Yesterday marked the start of the school year in Gaza but most schools are being used as shelters for the thousands of families displaced during the conflict. Pupils held memorial ceremonies for those killed, before being sent home.

Despite the escalation in Israel bombardments, Gaza militants have maintained a barrage of rocket fire into Israel.

Crossing closed

Israel yesterday closed the Erez crossing to Gaza after a three Israeli Arabs, employed to drive wounded Gaza residents to Israeli hospitals, were injured by a mortar shell.

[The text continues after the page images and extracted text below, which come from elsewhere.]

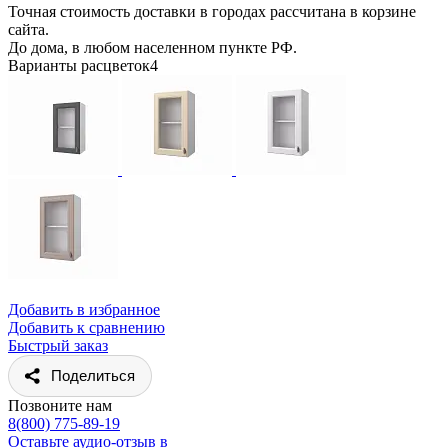
Точная стоимость доставки в городах рассчитана в корзине
сайта.
До дома, в любом населенном пункте РФ.
Варианты расцветок
4
Добавить в избранное
Добавить к сравнению
Быстрый заказ
Поделиться
Позвоните нам
8(800) 775-89-19
Оставьте аудио-отзыв в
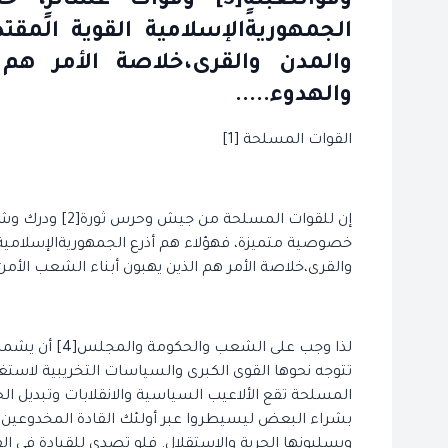
وقواتتعبئةٍ[3] وقوات ع
الجمهوريةالإسلامية القوية المقت
والمدن والقرى،خلاصة الأمر هم
والهدوء.....
القوات المسلحة [1]
خصوصية متميزة، فهؤلاء هم أذرع الجمهوريةالإسلامية ا
والقرى،خلاصة الأمر هم الذين يهبون أبناء الشعب الأمن
لذا وجب على ال
تتوجه نحوها القوى الكبرى والسياسات التخريبية لاستغل
المسلحة تقع الألاعيب السياسية والانقلابات وتبديل ا
بشراء البعض ليسيطروا عبر أولئك القادة المخدوعي
ويسلبونها الحرية والاستقلال. فلو تصدى للقيادة في ال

Since the collapse of the temporary truce last week, most of the militant fire has been directed at Israeli communities close to the Gaza border, resulting in thousands of Israeli families leaving their homes. Rockets were also fired at northern Israel overnight Saturday.

Five rockets fired from Syria landed in the Israeli-occupied Golan Heights and a rocket fired from south Lebanon hit an empty house in the western Galilee. Israel complained to UNifil, the United Nations Interim Force in Lebanon, but refrained from returning fire.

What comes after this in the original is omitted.